***** Input *****

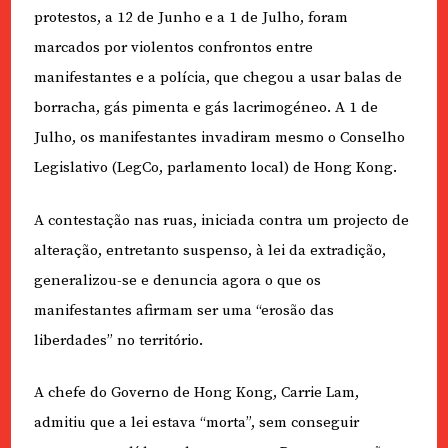
protestos, a 12 de Junho e a 1 de Julho, foram
marcados por violentos confrontos entre
manifestantes e a polícia, que chegou a usar balas de
borracha, gás pimenta e gás lacrimogéneo. A 1 de
Julho, os manifestantes invadiram mesmo o Conselho
Legislativo (LegCo, parlamento local) de Hong Kong.
A contestação nas ruas, iniciada contra um projecto de
alteração, entretanto suspenso, à lei da extradição,
generalizou-se e denuncia agora o que os
manifestantes afirmam ser uma “erosão das
liberdades” no território.
A chefe do Governo de Hong Kong, Carrie Lam,
admitiu que a lei estava “morta”, sem conseguir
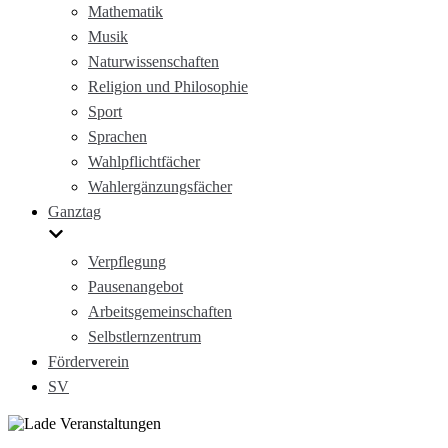
Mathematik
Musik
Naturwissenschaften
Religion und Philosophie
Sport
Sprachen
Wahlpflichtfächer
Wahlergänzungsfächer
Ganztag
Verpflegung
Pausenangebot
Arbeitsgemeinschaften
Selbstlernzentrum
Förderverein
SV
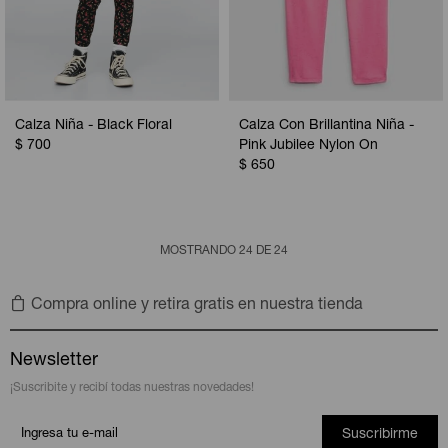
Calza Niña - Black Floral
Calza Con Brillantina Niña -
$
700
Pink Jubilee Nylon On
$
650
MOSTRANDO
24
DE
24
Compra online y retira gratis en nuestra tienda
Newsletter
¡Suscribite y recibí todas nuestras novedades!
Suscribirme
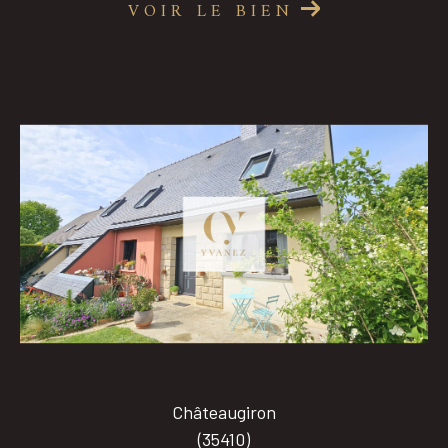
VOIR LE BIEN
Châteaugiron
(35410)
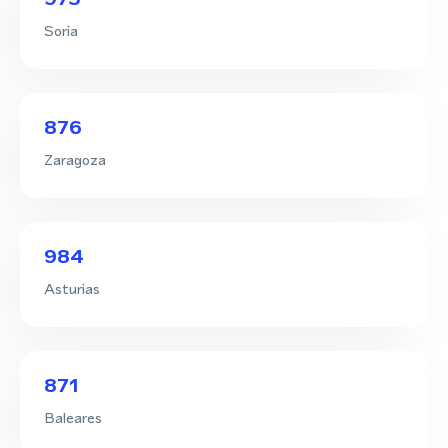
Soria
876
Zaragoza
984
Asturias
871
Baleares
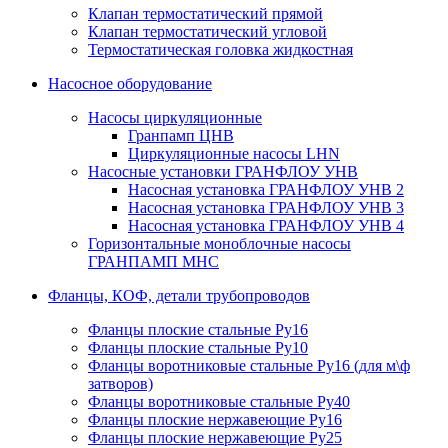
Клапан термостатический прямой
Клапан термостатический угловой
Термостатическая головка жидкостная
Насосное оборудование
Насосы циркуляционные
Гранпамп ЦНВ
Циркуляционные насосы LHN
Насосные установки ГРАНФЛОУ УНВ
Насосная установка ГРАНФЛОУ УНВ 2
Насосная установка ГРАНФЛОУ УНВ 3
Насосная установка ГРАНФЛОУ УНВ 4
Горизонтальные моноблочные насосы
ГРАНПАМП МНС
Фланцы, КОФ, детали трубопроводов
Фланцы плоские стальные Ру16
Фланцы плоские стальные Ру10
Фланцы воротниковые стальные Ру16 (для м\ф
затворов)
Фланцы воротниковые стальные Ру40
Фланцы плоские нержавеющие Ру16
Фланцы плоские нержавеющие Ру25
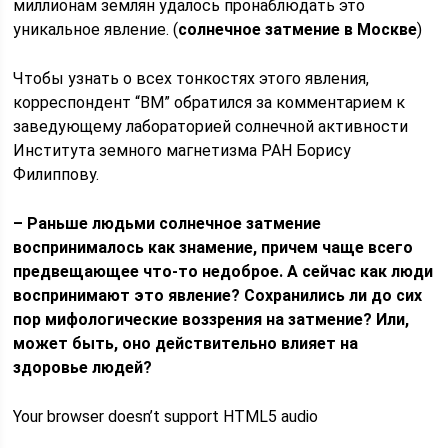
миллионам землян удалось пронаблюдать это
уникальное явление. (
солнечное затмение в Москве
)
Чтобы узнать о всех тонкостях этого явления,
корреспондент “ВМ” обратился за комментарием к
заведующему лабораторией солнечной активности
Института земного магнетизма РАН Борису
Филиппову.
– Раньше людьми солнечное затмение
воспринималось как знамение, причем чаще всего
предвещающее что-то недоброе. А сейчас как люди
воспринимают это явление? Сохранились ли до сих
пор мифологические воззрения на затмение? Или,
может быть, оно действительно влияет на
здоровье людей?
Your browser doesn’t support HTML5 audio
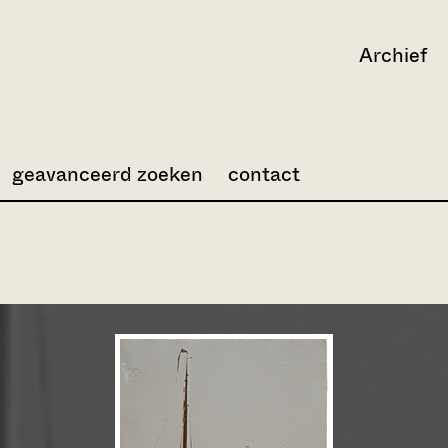
Archief
geavanceerd zoeken
contact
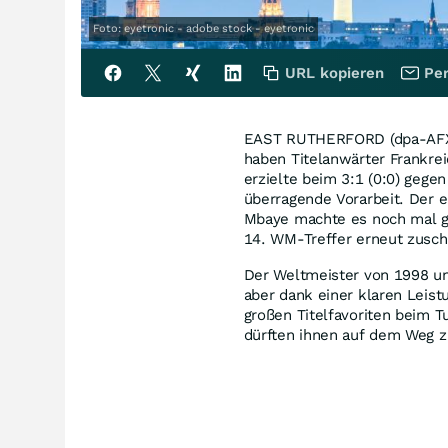
Foto: eyetronic - adobe stock - eyetronic
URL kopieren
Per
EAST RUTHERFORD (dpa-AFX) 
haben Titelanwärter Frankre
erzielte beim 3:1 (0:0) gegen
überragende Vorarbeit. Der e
Mbaye machte es noch mal g
14. WM-Treffer erneut zuschl
Der Weltmeister von 1998 und
aber dank einer klaren Leis
großen Titelfavoriten beim T
dürften ihnen auf dem Weg z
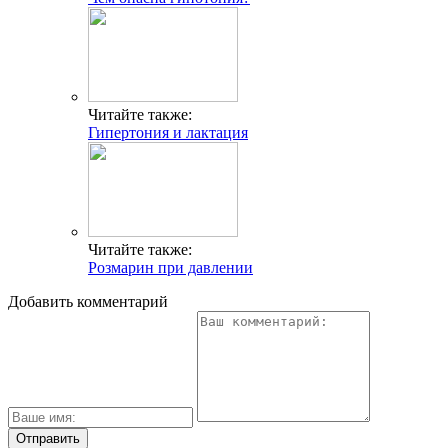
Читайте также:
Гипертония и лактация
Читайте также:
Розмарин при давлении
Добавить комментарий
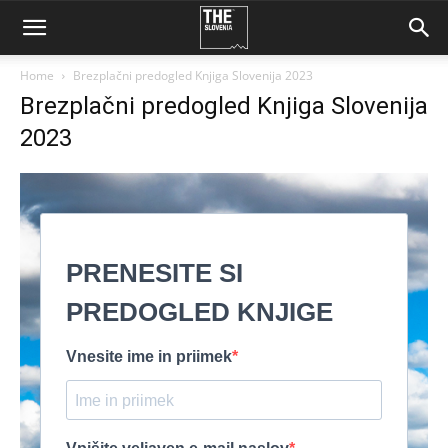
Home
Brezplačni predogled Knjiga Slovenija 2023
Brezplačni predogled Knjiga Slovenija
2023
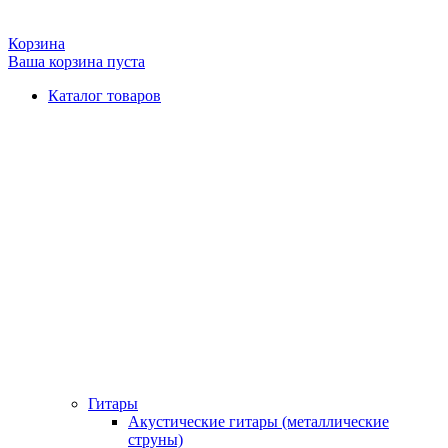
Корзина
Ваша корзина пуста
Каталог товаров
Гитары
Акустические гитары (металлические
струны)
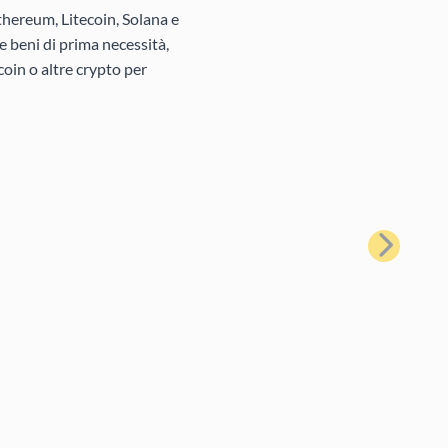
thereum, Litecoin, Solana e
e beni di prima necessità,
oin o altre crypto per
Avanti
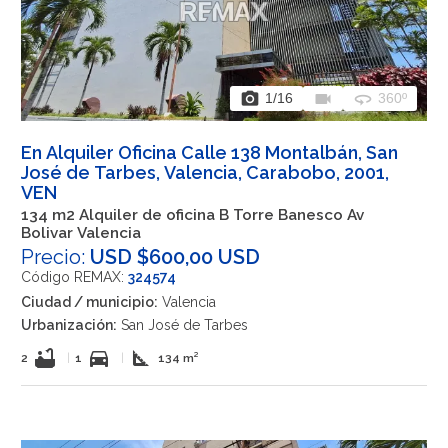
photo_camera
videocam
360
1
/16
360º
En Alquiler Oficina Calle 138 Montalbán, San
José de Tarbes, Valencia, Carabobo, 2001,
VEN
134 m2 Alquiler de oficina B Torre Banesco Av
Bolivar Valencia
Precio:
USD $600,00 USD
Código REMAX:
324574
Ciudad / municipio:
Valencia
Urbanización:
San José de Tarbes
bathtub
directions_car
square_foot
2
|
1
|
134 m²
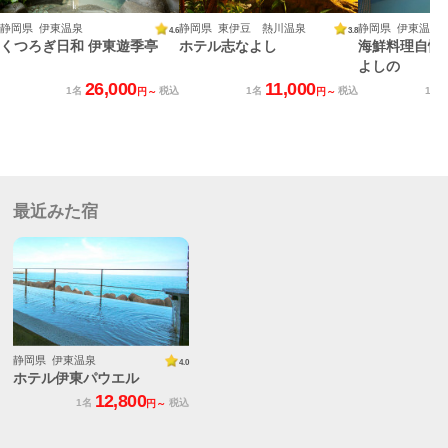
静岡県 伊東温泉
静岡県 東伊豆 熱川温泉
静岡県 伊東温泉
4.6
3.8
くつろぎ日和 伊東遊季亭
ホテル志なよし
海鮮料理自慢
よしの
26,000
11,000
1名
税込
1名
税込
1名
円～
円～
最近みた宿
静岡県 伊東温泉
4.0
ホテル伊東パウエル
12,800
1名
税込
円～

*****

### Task directions
Write the lines from the one with "San José de Tarbes" through the last line of the entries out again exactly, both ends included, and skip the pictures.

### Your response
San José de Tarbes
bathtub
directions_car
square_foot
2
|
1
|
134 m²
静岡県 伊東温泉
静岡県 東伊豆 熱川温泉
静岡県 伊東温泉
4.6
3.8
くつろぎ日和 伊東遊季亭
ホテル志なよし
海鮮料理自慢
よしの
26,000
11,000
1名
税込
1名
税込
1名
円～
円～
最近みた宿
静岡県 伊東温泉
4.0
ホテル伊東パウエル
12,800
1名
税込
円～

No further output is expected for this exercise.